# Forum General General Discussion  Test your Russian

## Ordinaire

This is a test for Russian natives. Would you like to get it through? And then tell us your score. Mine was 103 of 116, I'm native. What about you? I've found it at a board where Russians dicussed it. Their results were 90 to 105. I know it will be rather difficult for those who learn Russian, as many of us (I mean Russians) couldn't even get to 100. Hope you'll find it interesting.

----------


## Ordinaire

Oops! There's no link in my first post: http://www.rg.ru/test

----------


## net surfer

http://masterrussian.net/mforum/viewtopic.php?t=12809 http://masterrussian.net/mforum/viewtopic.php?p=148870

----------


## Leof

Набрано очков: 108 из 116

----------


## Yazeed

My score was an utter disgrace.  I got 96 (non-native speaker).  Russian grammar is a true nightmare.

----------


## Lt. Columbo

yazeed, you're like the ultimate hardass on yourself!  :P

----------


## Matroskin Kot

> My score was an utter disgrace.  I got 96 (non-native speaker).  Russian grammar is a true nightmare.

 Whatever, dude!  Let us know when you are through patting yourself on the back!   :P 
(I got 82 if you must know.  I guess I should ask Yaz what's worse than "utter disgrace".)

----------


## chaika

93́́/116

----------


## Ordinaire

> http://masterrussian.net/mforum/viewtopic.php?t=12809 http://masterrussian.net/mforum/viewtopic.php?p=148870

 If so, sorry for this "баян"

----------


## Vincent Tailors

Набрано очков: 99 из 116 
Что-то маловато.

----------


## net surfer

*Ordinaire*, it's alright, I posted it so you could see others' scores (including mine).

----------


## Ordinaire

> I posted it so you could see others' scores (including mine).
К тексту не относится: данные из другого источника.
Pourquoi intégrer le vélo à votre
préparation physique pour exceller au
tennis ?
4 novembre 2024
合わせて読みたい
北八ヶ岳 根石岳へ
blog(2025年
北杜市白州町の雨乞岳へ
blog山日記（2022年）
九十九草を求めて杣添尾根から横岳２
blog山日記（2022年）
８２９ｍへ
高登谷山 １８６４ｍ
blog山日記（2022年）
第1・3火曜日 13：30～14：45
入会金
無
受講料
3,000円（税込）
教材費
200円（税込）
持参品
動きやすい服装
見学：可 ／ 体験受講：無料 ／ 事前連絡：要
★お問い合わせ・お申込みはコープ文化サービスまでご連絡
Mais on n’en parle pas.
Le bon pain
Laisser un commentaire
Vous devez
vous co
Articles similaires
 How friendly you are! (Compared to those at the board I've just been to. I'm just complaining )

----------


## Lampada

> ... sorry for this "баян"

 Кстати о баяне:   "Есть мнение, что слово "боян" получило свое значение из анекдота о похоронах тёщи, когда порвали два баяна. Из-за того, что этот анекдот много раз повторяли." http://forum.mediaport.info/read.php?5,362155,page=2

----------


## Ramil

У этого боянчега появилось продолжение: 
Во-первых, тест неправильный, во-вторых, на многие вопросы этого теста появились двойные толкования ответов.  http://commist.livejournal.com/1624.html  http://bearshitsky.livejournal.com/33599.html

----------


## Lampada

Ещё тест:  http://aeterna.ru/test.php?link=tests:20367

----------


## gRomoZeka

Итак, ваш запас: Ваш словарный запас просто великолепен, вероятно вы профессионально владеете языком и решаете кроссворды с легкостью! 
Хороший тест, но было бы интереснее, если б в конце указывали ошибки.

----------


## Scrabus

Итак, ваш запас: Весьма похвальный результат, указывающий на вполне приличное владение языком

----------


## Ramil

> Ещё тест:  http://aeterna.ru/test.php?link=tests:20367

 Странный тест русского языка, где почти все вопросы на слова иностранного происхождения. 
Кроме того в некоторых вопросах не приводится ни одного правильного ответа.

----------


## gRomoZeka

> Originally Posted by Lampada  Ещё тест:  http://aeterna.ru/test.php?link=tests:20367   Странный тест русского языка, где почти все вопросы на слова иностранного происхождения.
> Кроме того в некоторых вопросах не приводится ни одного правильного ответа.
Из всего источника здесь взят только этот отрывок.